*Exercise prompt*. Count up the lines below that include the string "Arrangement" and report the number by itself.

(Records from a collection)
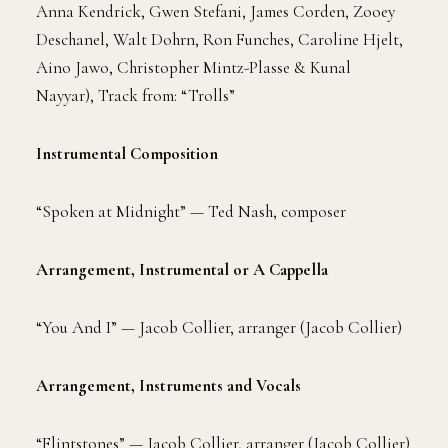
Anna Kendrick, Gwen Stefani, James Corden, Zooey
Deschanel, Walt Dohrn, Ron Funches, Caroline Hjelt,
Aino Jawo, Christopher Mintz-Plasse & Kunal
Nayyar), Track from: “Trolls”
Instrumental Composition
“Spoken at Midnight” — Ted Nash, composer
Arrangement, Instrumental or A Cappella
“You And I” — Jacob Collier, arranger (Jacob Collier)
Arrangement, Instruments and Vocals
“Flintstones” — Jacob Collier, arranger (Jacob Collier)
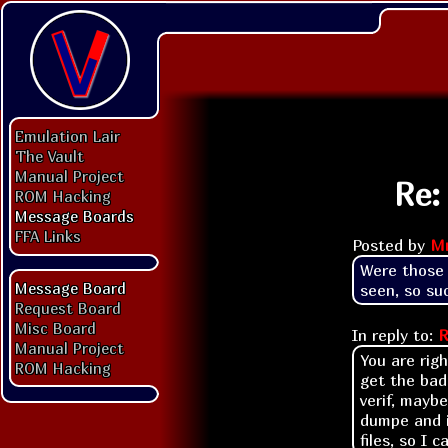
Emulation Lair
The Vault
Manual Project
Re:
ROM Hacking
Message Boards
FFA Links
Posted by
M
Were those 
Message Board
seen, so suc
Request Board
Misc Board
In reply to:
R
Manual Project
You are righ
ROM Hacking
get the bad
verif, mayb
dumpe and i
files, so I 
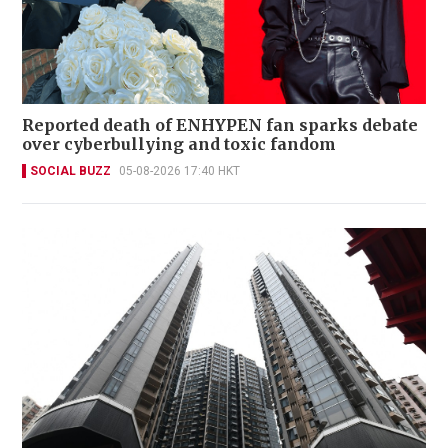
Reported death of ENHYPEN fan sparks debate
over cyberbullying and toxic fandom
SOCIAL BUZZ
05-08-2026 17:40 HKT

*Task output*. 2